Besides, the game does tackle racism, among other social issues. It provides a progressive social commentary on everything from bigotry, gender roles and religion to drug abuse and wildlife conservation. Moosa seems to take offense though at the inclusion of elves and dwarves at the expense of minorities:
Indeed, it shows again that humans are white humans and everyone else is non-human and oppressed. I’m not against racism being depicted; the game actually shows racism and bigotry as bad. But even Elves have the opportunity to exist. People of color don’t.
Again: This is literal dehumanising of people of color. We are relegated to non-human species, their treatment is supposed to mimic real-world racist policies.
I cannot fathom how much of a persecution complex someone must have to take something as harmless as elves and dwarves in a fantasy RPG and construe that as “literal dehumanising of people of color”. Can I not indulge my imagination in a fantasy RPG adventure for one minute without it being turned into a political talking point? As a Chinese person, I would hate to analyse everything around me and make it about my race, so Moosa most definitely does not speak for me.

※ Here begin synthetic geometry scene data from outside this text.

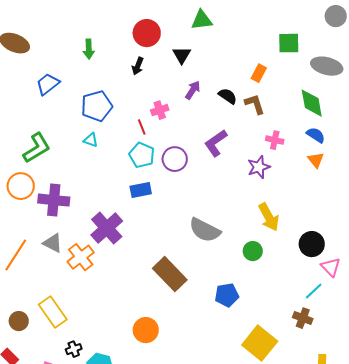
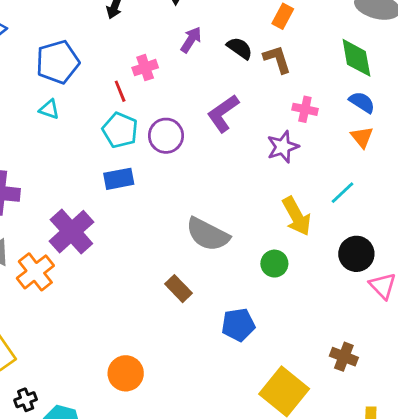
brown rectangle: (170, 274) -> (178, 289), moved, size x0.6
cyan line: (314, 291) -> (342, 193), moved

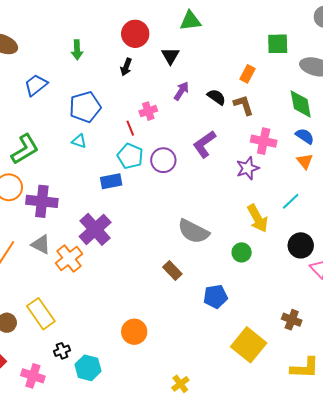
pink cross: (305, 109) -> (264, 141), size x1.4
blue rectangle: (119, 179) -> (111, 181), moved

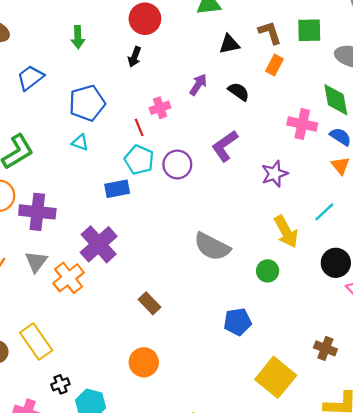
black triangle: (170, 56) -> (229, 44), moved, turned 48
brown L-shape: (244, 105) -> (270, 33), moved
pink cross: (264, 141) -> (302, 124), moved
gray triangle: (41, 244) -> (36, 262), turned 40
brown rectangle: (172, 271) -> (150, 303), moved

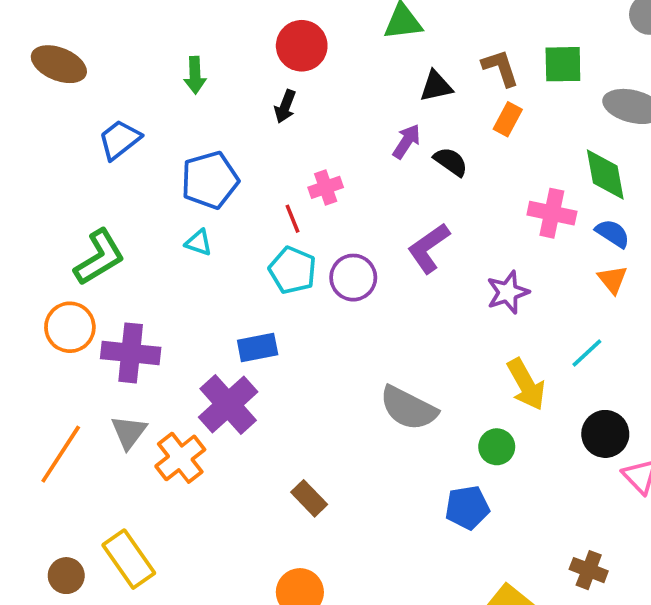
purple arrow: (198, 85) -> (407, 141), moved
blue rectangle: (117, 189) -> (258, 347), moved
blue pentagon: (237, 322) -> (467, 508), moved

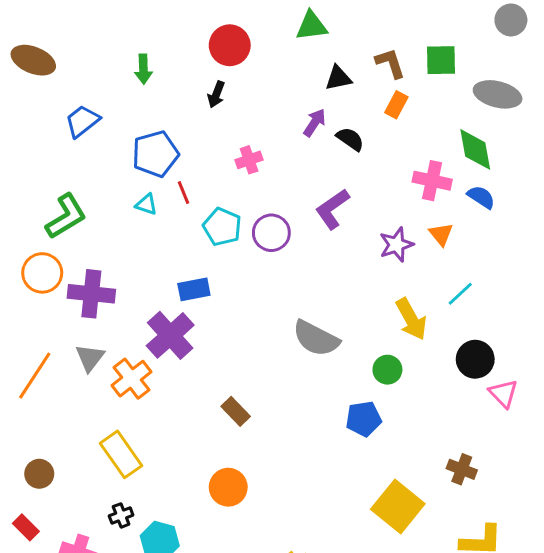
red line: (293, 219) -> (184, 193), moved
orange triangle: (613, 279) -> (441, 234), moved
yellow rectangle: (129, 559) -> (121, 454), moved

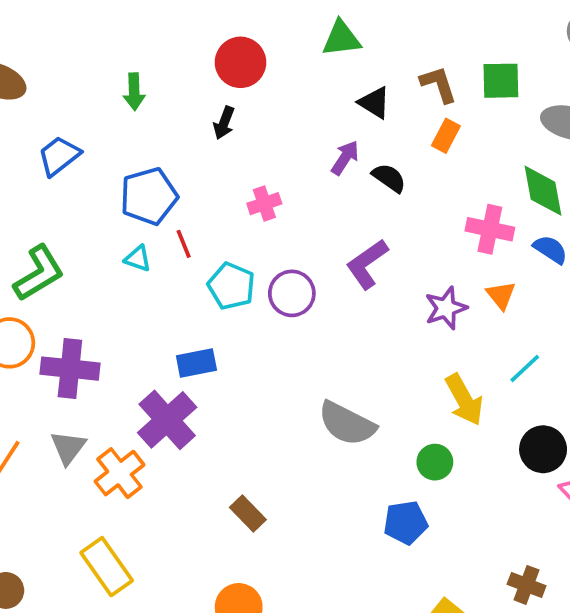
black triangle: (338, 78) -> (374, 103), turned 44

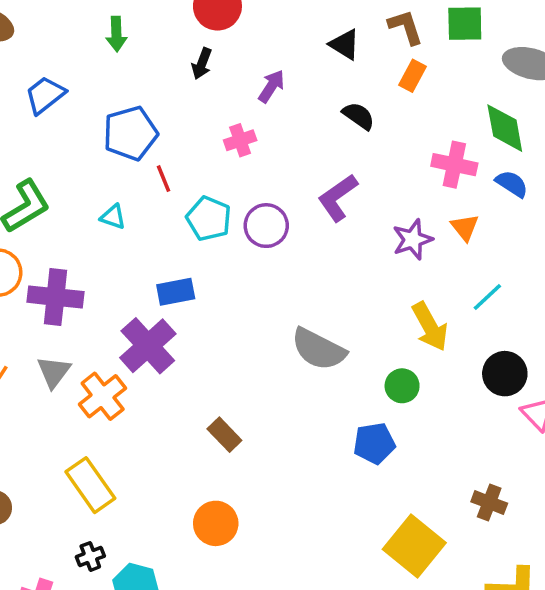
purple arrow: (345, 158) -> (271, 86), moved
cyan triangle: (138, 259) -> (113, 217), moved

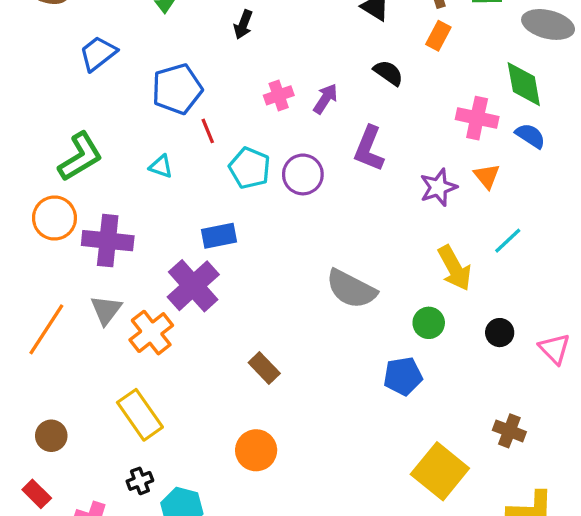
purple arrow: (271, 86) -> (325, 99), moved
purple L-shape: (338, 198) -> (369, 149), turned -33
black circle: (505, 374) -> (500, 333), moved, size x0.7

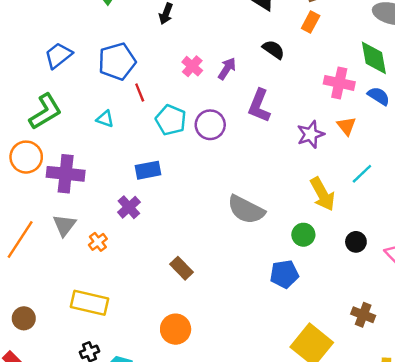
blue trapezoid: (98, 53) -> (58, 55), moved
pink cross: (279, 95) -> (192, 66), turned -30
purple cross: (193, 286) -> (129, 207), size x0.6
orange cross: (151, 333) -> (98, 242), size x0.6
yellow rectangle: (140, 415) -> (90, 303), turned -42

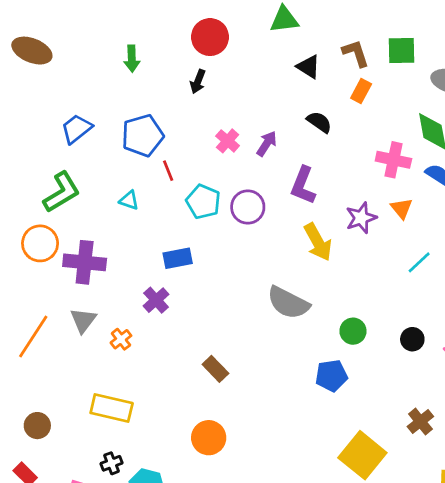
yellow arrow: (323, 194) -> (318, 242), moved
brown cross: (363, 315) -> (420, 421), turned 30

I actually vaguely agree with Moosa’s point that video games should have more racially diverse characters, but he is so far off the mark by pointing the finger at The Witcher 3, a mature game that does not shy away from difficult subjects. Any insinuations that The Witcher 3 has a “race problem” I feel are horribly uninformed, misguided and potentially destructive to the industry: if games like The Witcher 3 continue to come under unwarranted criticism such as this, how long is it before developers’ artistic vision is compromised?